Grèce: "la fin de partie est engagée"
Grèce: "la fin de partie est engagée" - © Belga

"Le fin de partie est à présent engagée et comment cela va se passer, je ne le sais pas", déclare le commissaire européen au Commerce Karel De Gucht dans une entrevue publiée vendredi dans le journal flamand De Standaard à propos de la situation en Grèce. "La question est de savoir si tout le monde pourra garder son sang-froid dans les semaines à venir".

Il n'y a, selon Karel De Gucht, pas d'alternative: "La Grèce doit mettre en oeuvre les accords conclus. C'est la seule option rationnelle qu'a le pays. Mais cela n'est possible que si le peuple grec est en état de juger rationnellement via des élections. Seulement : ce sont des gens désespérés", indique-t-il.

"Il n'y a pas de marge"

Selon lui, ce ne serait pas une bonne idée de spéculer sur le fait que l'Europe plierait après les élections. "Il n'y a pas de marge. On arrive déjà à peine à une diminution de la dette avec le programme qui est actuellement sur la table".

Le commissaire européen estime que la Grèce restera à terme dans la zone euro. Il n'exclut pas un troisième tour d'élections ou un référendum sur le retrait ou non de l'union monétaire. "En cas de sortie, la confusion serait énorme en Grèce", prévient le commissaire au Commerce.
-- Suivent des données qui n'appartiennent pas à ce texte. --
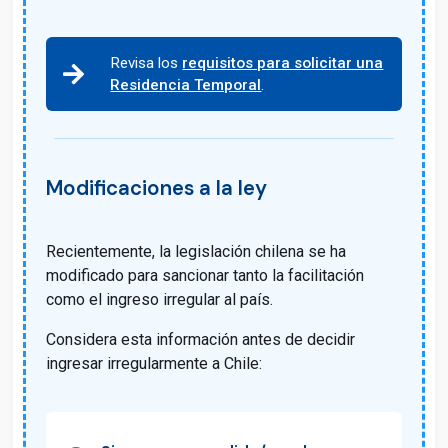
Revisa los
requisitos para solicitar una
Residencia Temporal
.
Modificaciones a la ley
Recientemente, la legislación chilena se ha
modificado para sancionar tanto la facilitación
como el ingreso irregular al país.
Considera esta información antes de decidir
ingresar irregularmente a Chile:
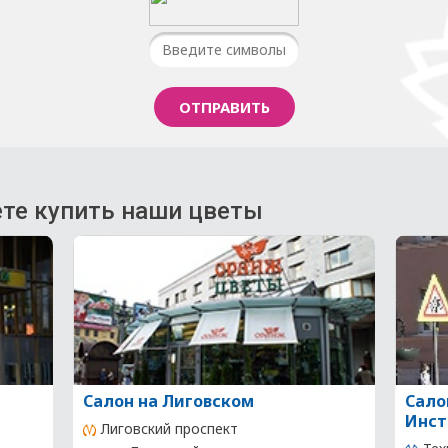
те купить наши цветы
Салон на Лиговском
Сало
Инст
Лиговский проспект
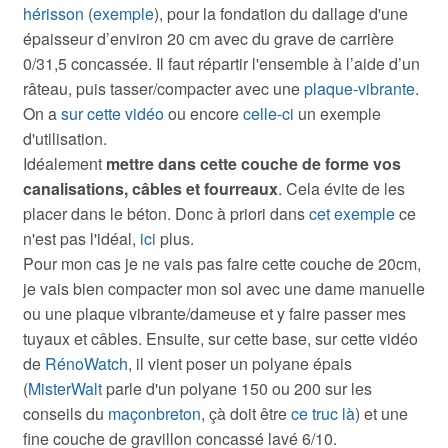
hérisson
(
exemple
), pour la fondation du dallage d'une
épaisseur d’environ 20 cm avec du grave de carrière
0/31,5 concassée. Il faut répartir l'ensemble à l’aide d’un
râteau, puis tasser/compacter avec une
plaque-vibrante
.
On a
sur cette vidéo
ou encore
celle-ci
un exemple
d'utilisation.
Idéalement
mettre dans cette couche de forme vos
canalisations, câbles et fourreaux
. Cela évite de les
placer dans le béton. Donc à priori dans
cet exemple
ce
n'est pas l'idéal,
ici
plus.
Pour mon cas je ne vais pas faire cette couche de 20cm,
je vais bien compacter mon sol avec une dame manuelle
ou une plaque vibrante/dameuse et y faire passer mes
tuyaux et câbles. Ensuite, sur cette base, sur cette vidéo
de
RénoWatch
, il vient poser un polyane épais
(
MisterWalt
parle d'un polyane 150 ou 200 sur les
conseils du
maçonbreton
, çà doit être
ce truc là
) et une
fine couche de gravillon concassé lavé 6/10.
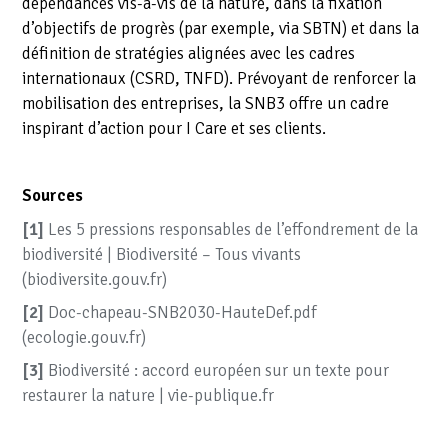
dépendances vis-à-vis de la nature, dans la fixation
d’objectifs de progrès (par exemple, via SBTN) et dans la
définition de stratégies alignées avec les cadres
internationaux (CSRD, TNFD). Prévoyant de renforcer la
mobilisation des entreprises, la SNB3 offre un cadre
inspirant d’action pour I Care et ses clients.
Sources
[1]
Les 5 pressions responsables de l’effondrement de la
biodiversité | Biodiversité – Tous vivants
(biodiversite.gouv.fr)
[2]
Doc-chapeau-SNB2030-HauteDef.pdf
(ecologie.gouv.fr)
[3]
Biodiversité : accord européen sur un texte pour
restaurer la nature | vie-publique.fr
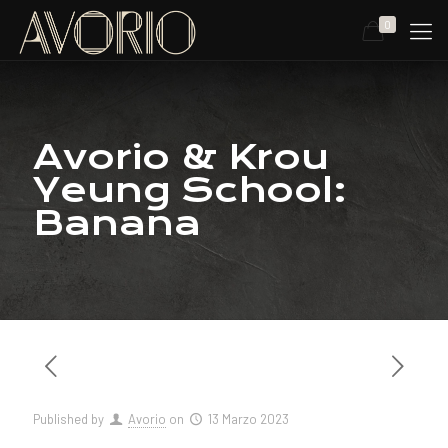
0
Avorio & Krou
Yeung School:
Banana
Published by
Avorio
on
13 Marzo 2023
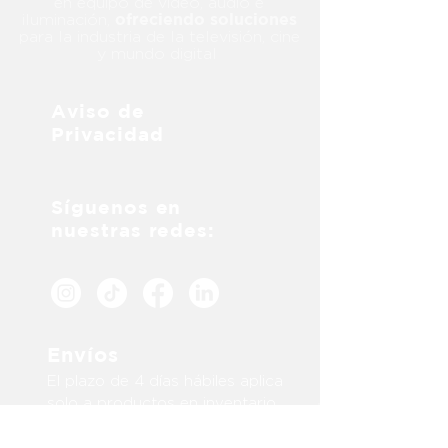
en equipo de video, audio e
ofreciendo soluciones
iluminación,
para la industria de la televisión, cine
y mundo digital
Aviso de
Privacidad
Síguenos en
nuestras redes:
Envíos
El plazo de 4 días hábiles aplica
solo a productos en inventario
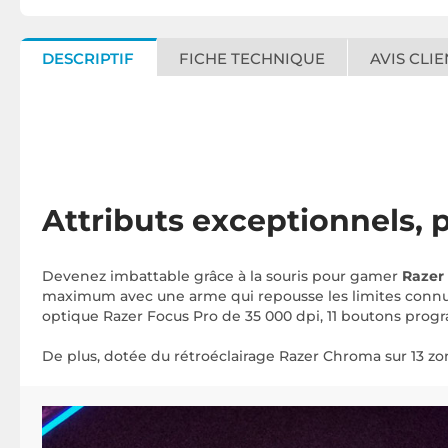
DESCRIPTIF
FICHE TECHNIQUE
AVIS CLIE
Attributs exceptionnels,
Devenez imbattable grâce à la souris pour gamer
Razer 
maximum avec une arme qui repousse les limites connues
optique Razer Focus Pro de 35 000 dpi, 11 boutons prog
De plus, dotée du rétroéclairage Razer Chroma sur 13 zo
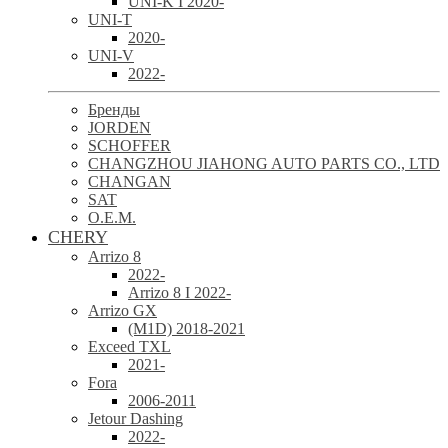
UNI-K I 2020-
UNI-T
2020-
UNI-V
2022-
Бренды
JORDEN
SCHOFFER
CHANGZHOU JIAHONG AUTO PARTS CO., LTD
CHANGAN
SAT
O.E.M.
CHERY
Arrizo 8
2022-
Arrizo 8 I 2022-
Arrizo GX
(M1D) 2018-2021
Exceed TXL
2021-
Fora
2006-2011
Jetour Dashing
2022-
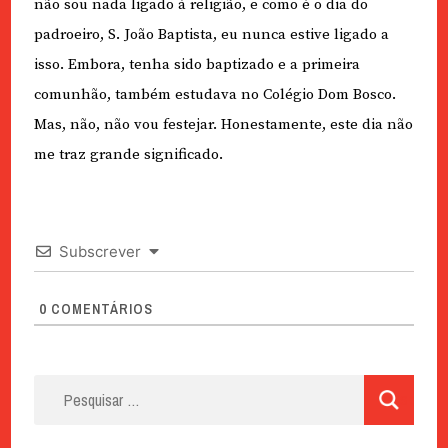
não sou nada ligado à religião, e como é o dia do
padroeiro, S. João Baptista, eu nunca estive ligado a
isso. Embora, tenha sido baptizado e a primeira
comunhão, também estudava no Colégio Dom Bosco.
Mas, não, não vou festejar. Honestamente, este dia não
me traz grande significado.
Subscrever
0
COMENTÁRIOS
Pesquisar
por:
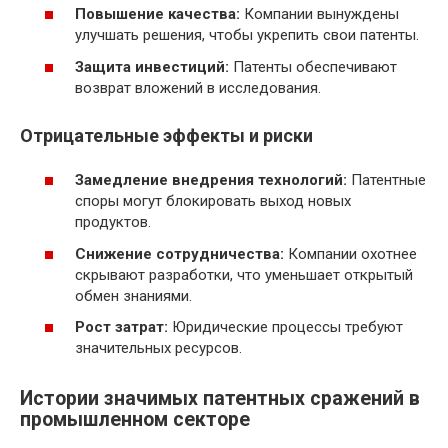
Повышение качества:
Компании вынуждены
улучшать решения, чтобы укрепить свои патенты.
Защита инвестиций:
Патенты обеспечивают
возврат вложений в исследования.
Отрицательные эффекты и риски
Замедление внедрения технологий:
Патентные
споры могут блокировать выход новых
продуктов.
Снижение сотрудничества:
Компании охотнее
скрывают разработки, что уменьшает открытый
обмен знаниями.
Рост затрат:
Юридические процессы требуют
значительных ресурсов.
Истории значимых патентных сражений в
промышленном секторе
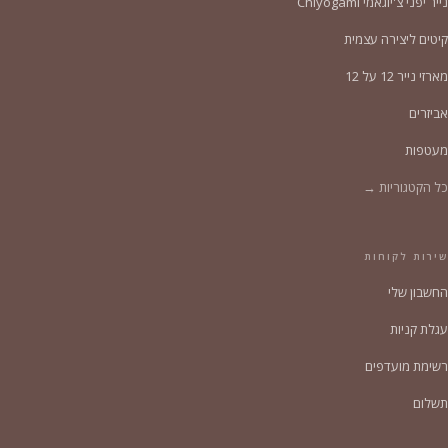
נייר יפני צ'יוגאמי Chiyogami
קיטים ליצירה עצמית
מארזי נייר 12 על 12
אביזרים
מעטפות
כל הקטגוריות →
שירות לקוחות
החשבון שלי
עגלת קניות
רשימת מועדפים
תשלום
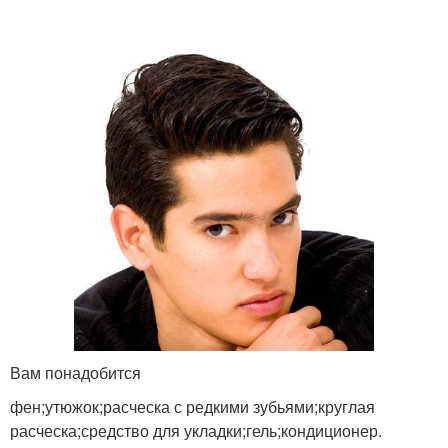
Вам понадобится
фен;утюжок;расческа с редкими зубьями;круглая
расческа;средство для укладки;гель;кондиционер.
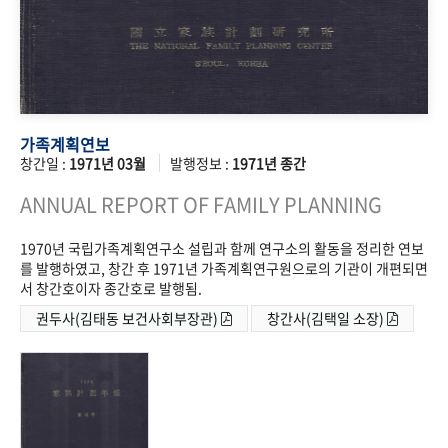
가족계획연보
창간일 :
1971년 03월
발행정보 :
1971년 종간
ANNUAL REPORT OF FAMILY PLANNING
1970년 국립가족계획연구소 설립과 함께 연구소의 활동을 정리한 연보
를 발행하였고, 창간 후 1971년 가족계획연구원으로의 기관이 개편되면
서 창간호이자 종간호로 발행됨.
권두사(김태동 보건사회부장관)
창간사(김택일 소장)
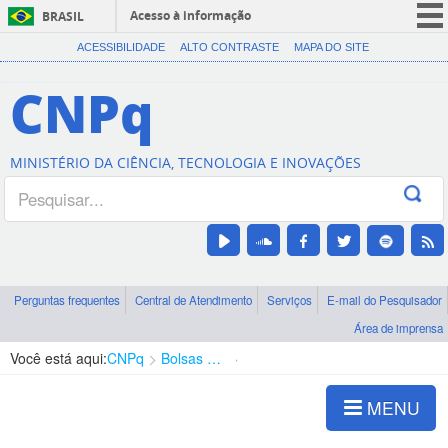
Acesso à informação
BRASIL
CORONAVÍRUS (COVID-19)
ACESSIBILIDADE
ALTO CONTRASTE
MAPA DO SITE
Participe
CNPq
Serviços
Legislação
MINISTÉRIO DA CIÊNCIA, TECNOLOGIA E INOVAÇÕES
Canais
Perguntas frequentes
Central de Atendimento
Serviços
E-mail do Pesquisador
Área de imprensa
Você está aqui:
CNPq
Bolsas e Auxílios Vigentes
Projetos de Pesquisa
MENU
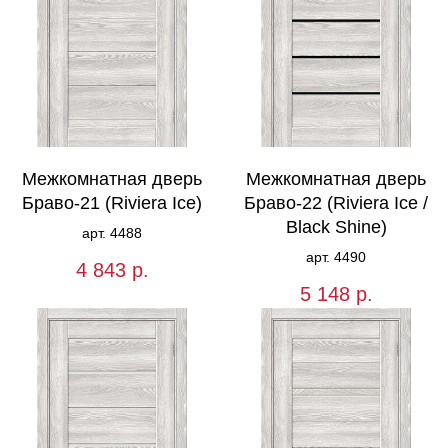
Межкомнатная дверь
Межкомнатная дверь
Браво-21 (Riviera Ice)
Браво-22 (Riviera Ice /
Black Shine)
арт. 4488
арт. 4490
4 843
р.
5 148
р.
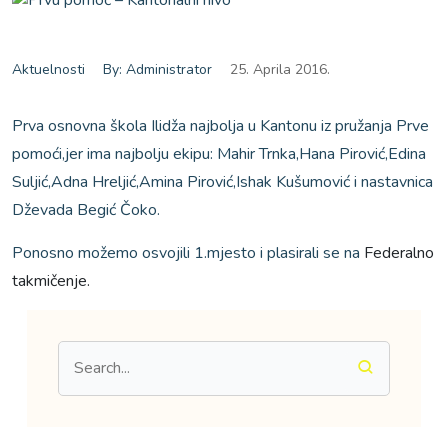
Aktuelnosti
By: Administrator
25. Aprila 2016.
Prva osnovna škola Ilidža najbolja u Kantonu iz pružanja Prve
pomoći,jer ima najbolju ekipu: Mahir Trnka,Hana Pirović,Edina
Suljić,Adna Hreljić,Amina Pirović,Ishak Kušumović i nastavnica
Dževada Begić Čoko.
Ponosno možemo osvojili 1.mjesto i plasirali se na
Federalno
takmičenje.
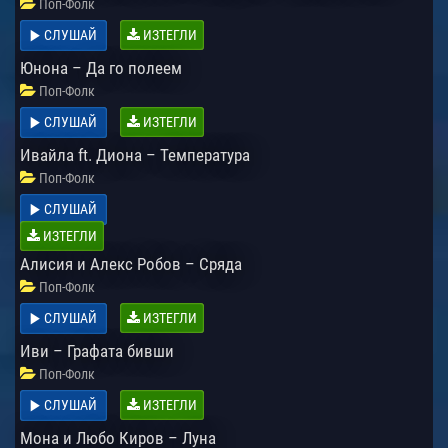
Поп-Фолк
СЛУШАЙ
ИЗТЕГЛИ
Юнона – Да го полеем
Поп-Фолк
СЛУШАЙ
ИЗТЕГЛИ
Ивайла ft. Диона – Температура
Поп-Фолк
СЛУШАЙ
ИЗТЕГЛИ
Алисия и Алекс Робов – Сряда
Поп-Фолк
СЛУШАЙ
ИЗТЕГЛИ
Иви – Графата бивши
Поп-Фолк
СЛУШАЙ
ИЗТЕГЛИ
Мона и Любо Киров – Луна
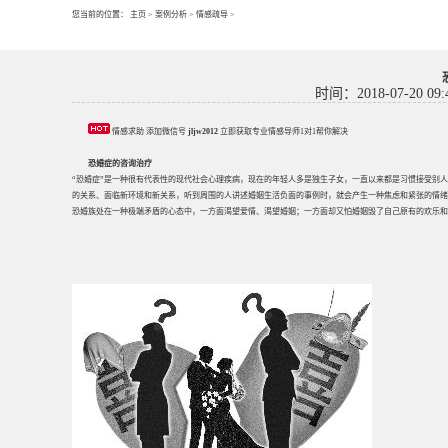
您当前的位置：
主页
>
案例分析
>
情感疏导
>
时间：2018-07-20 09:
情感求助 添加微信号
jljw2012
立即获取专业情感导师1对1帮你解决
恐婚症的咨询治疗
“恐婚症”是一种很有代表性的现代社会心理疾病，现在的年轻人多是独生子女，一直以来都是习惯接受别
的关系、面临新环境和新关系，听到周围的人讲述婚姻生活负面的事例时，就会产生一种焦虑和紧张的情绪
恐婚族处在一种极端矛盾的心态中，一方面渴望爱情、渴望婚姻；一方面却又怕婚姻毁了自己原有的欢乐和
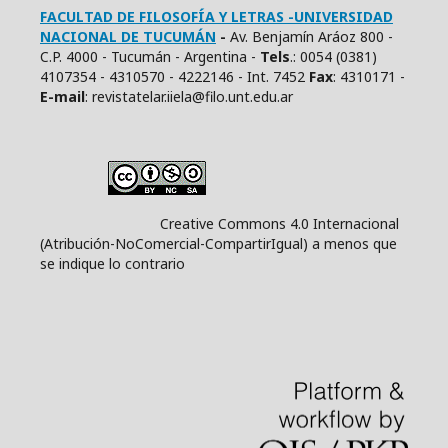
FACULTAD DE FILOSOFÍA Y LETRAS -UNIVERSIDAD
NACIONAL DE TUCUMÁN
-
Av. Benjamín Aráoz 800 -
C.P. 4000 - Tucumán - Argentina -
Tels
.: 0054 (0381)
4107354 - 4310570 - 4222146 - Int. 7452
Fax
: 4310171 -
E
-mail
: revistatelar.iiela@filo.unt.edu.ar
Creative Commons 4.0 Internacional
(Atribución-NoComercial-CompartirIgual) a menos que
se indique lo contrario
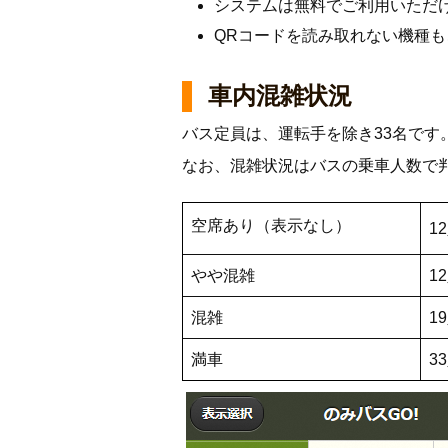
システムは無料でご利用いただ
QRコードを読み取れない機種
車内混雑状況
バス定員は、運転手を除き33名です
なお、混雑状況はバスの乗車人数で
空席あり（表示なし）
1
やや混雑
1
混雑
1
満車
3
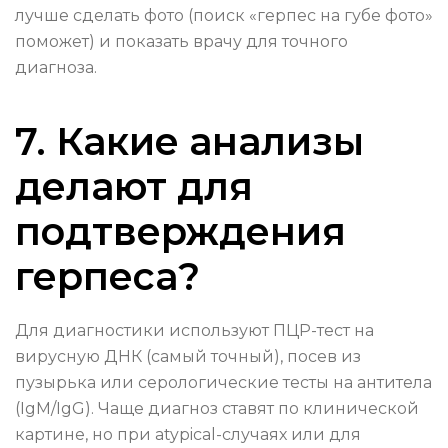
лучше сделать фото (поиск «герпес на губе фото»
поможет) и показать врачу для точного
диагноза.
7. Какие анализы
делают для
подтверждения
герпеса?
Для диагностики используют ПЦР-тест на
вирусную ДНК (самый точный), посев из
пузырька или серологические тесты на антитела
(IgM/IgG). Чаще диагноз ставят по клинической
картине, но при atypical-случаях или для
"Personne ne leur prête plus un sou"

"Le déficit budgétaire ne disparaîtrait pas non plus. Actuellement, ils peuvent encore le financer, avec beaucoup de problèmes, via le FMI et l'Europe. Mais il n'y a plus personne qui leur prête encore un sou". Un retrait de la Grèce ne signifierait pas, selon Karel De Gucht, la fin de l'euro. "Il y a un an et demi, il y avait peut-être un danger d'un effet de dominos, mais aujourd'hui il y a, tant au sein de la Banque centrale européenne que de la Commission européenne, des services qui étudient des scénarios de secours au cas où la Grèce ne s'en sort pas". Il n'a pas voulu donner de détails à ce sujet.